Turn to renewable alternative energy as a primary source for our energy needs
Instead of investing in new equipment and new deep water drilling techniques to search for a resource that will eventually extinguish- let’s put that money towards the wave of the future and a renewable resources that we can draw off of for years to come.
Projects such as energy efficient construction, offshore wind farms, solar landfills, geothermal and aqueduct electricity can help us curb our dependence on oil.
If the US reallocated the money they have towards new drilling in the Gulf of Mexico and put it towards alternative energy; we could pave the way for a new future where ultimately- we become dependent on ourselves and not at the hand of our Environment, the Middle East or even Brazil (where Obama promised we would be their biggest customer earlier this year).
The reward is not worth the risk
While I understand that drilling is needed and I fully support state’s sovereignty for wanting to drill (and am in support of drilling in places where the general consensus welcomes the drilling).
As a born, raised and currently residing Floridan. I say the reward is NOT worth the risk for new drilling to take place in the Gulf of Mexico. Not when our wildlife, food chain, fisheries, tourism industry, coastal communities, military intelligence and the entire coastline of Florida is at risk.
Especially when it has been proven that there is no way to adequately prepare for a hurricane and the precautions needed to be taken to avoid churning the oil sunken into the water column and spewing the oil onto coastal communities) until only days before the hurricane comes into the Gulf of Mexico (as remembered with the lack of hurricane preparation during the 2010 hurricane season).
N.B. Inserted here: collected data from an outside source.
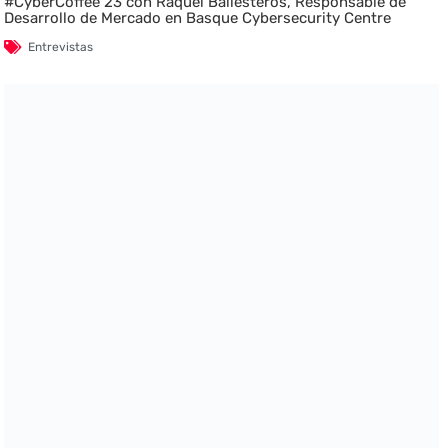
#CyberCoffee 23 con Raquel Ballesteros, Responsable de
Desarrollo de Mercado en Basque Cybersecurity Centre
Entrevistas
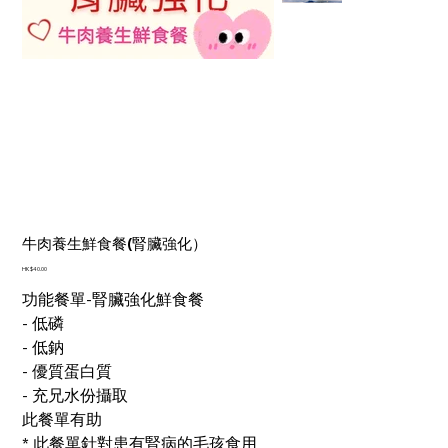
牛肉養生鮮食餐(腎臟強化）
價
HK$40.00
格
功能餐單-腎臟強化鮮食餐
- 低磷
- 低鈉
- 優質蛋白質
- 充兄水份攝取
此餐單有助
* 此餐單針對患有腎病的毛孩食用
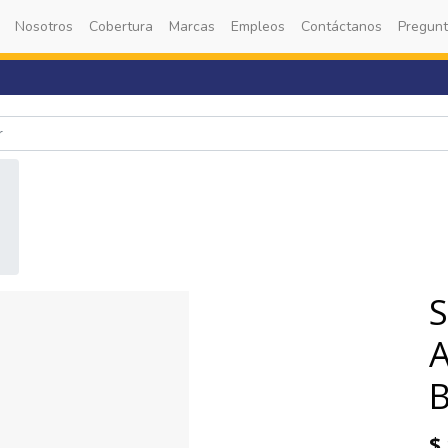
Nosotros
Cobertura
Marcas
Empleos
Contáctanos
Pregunt
$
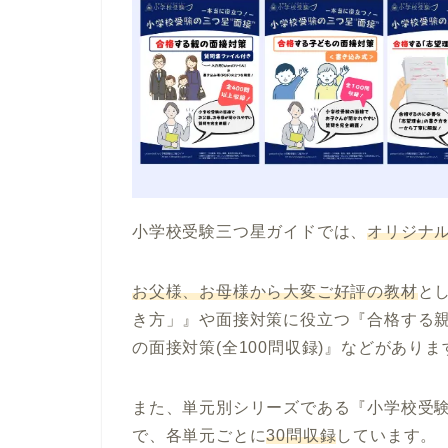
小学校受験三つ星ガイドでは、
オリジナ
お父様、お母様から大変ご好評の教材
と
き方」』
や
面接対策に役立つ『合格する親の
の面接対策(全100問収録)』
などがありま
また、
単元別シリーズである『小学校受
で、各単元ごとに
30問収録
しています。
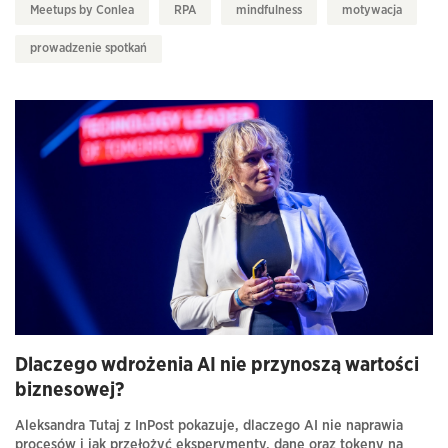
Meetups by Conlea
RPA
mindfulness
motywacja
prowadzenie spotkań
Dlaczego wdrożenia AI nie przynoszą wartości
biznesowej?
Aleksandra Tutaj z InPost pokazuje, dlaczego AI nie naprawia
procesów i jak przełożyć eksperymenty, dane oraz tokeny na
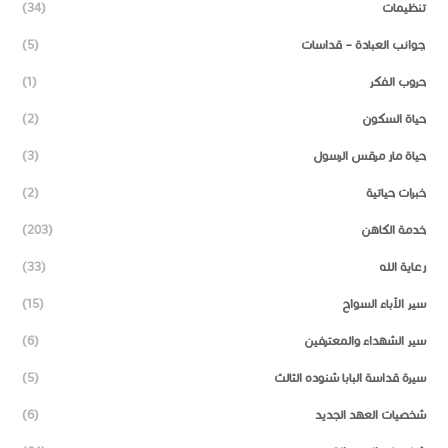
تنظيمات
(34)
جوانب العبادة – قداسات
(5)
حروب الفكر
(1)
حياة السكون
(2)
حياة مار مرقس الرسول
(3)
خبرات حياتية
(2)
خدمة الكاهن
(203)
رعاية الله
(33)
سير الآباء السواح
(15)
سير الشهداء والمعترفين
(6)
سيرة قداسة البابا شنوده الثالث
(5)
شخصيات العهد الجديد
(6)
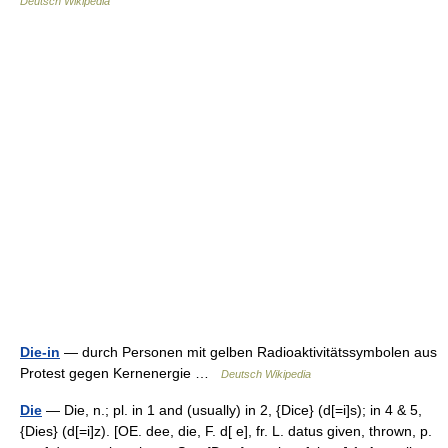
Deutsch Wikipedia
Die-in
— durch Personen mit gelben Radioaktivitätssymbolen aus
Protest gegen Kernenergie …
Deutsch Wikipedia
Die
— Die, n.; pl. in 1 and (usually) in 2, {Dice} (d[=i]s); in 4 & 5,
{Dies} (d[=i]z). [OE. dee, die, F. d[ e], fr. L. datus given, thrown, p.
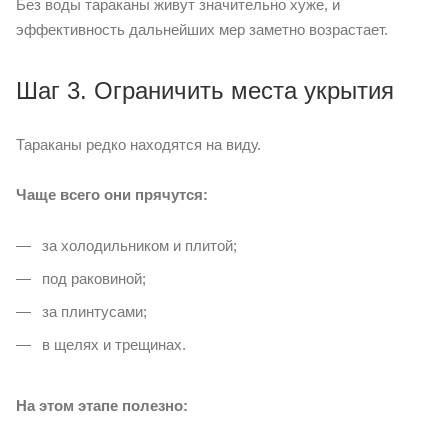
Без воды тараканы живут значительно хуже, и
эффективность дальнейших мер заметно возрастает.
Шаг 3. Ограничить места укрытия
Тараканы редко находятся на виду.
Чаще всего они прячутся:
за холодильником и плитой;
под раковиной;
за плинтусами;
в щелях и трещинах.
На этом этапе полезно:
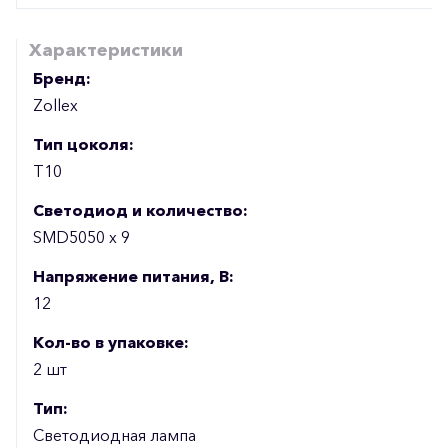
Характеристики
Бренд:
Zollex
Тип цоколя:
T10
Светодиод и количество:
SMD5050 x 9
Напряжение питания, В:
12
Кол-во в упаковке:
2 шт
Тип:
Светодиодная лампа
If Mexico wants to drill; we cannot stop them but, more than likely, any spill in their area will not travel into the Gulf of Mexico because of the placement of eddys. Let them destroy their own country; if they so desire.
As for the United States, I advise that we stay on the side of environmental conservation as well as to look to alternative energy as our sustaining life force as that can be renewed so we can pass on our energy capability to our children instead of banking on a non renewable source of energy that will leave our future generations in the dark.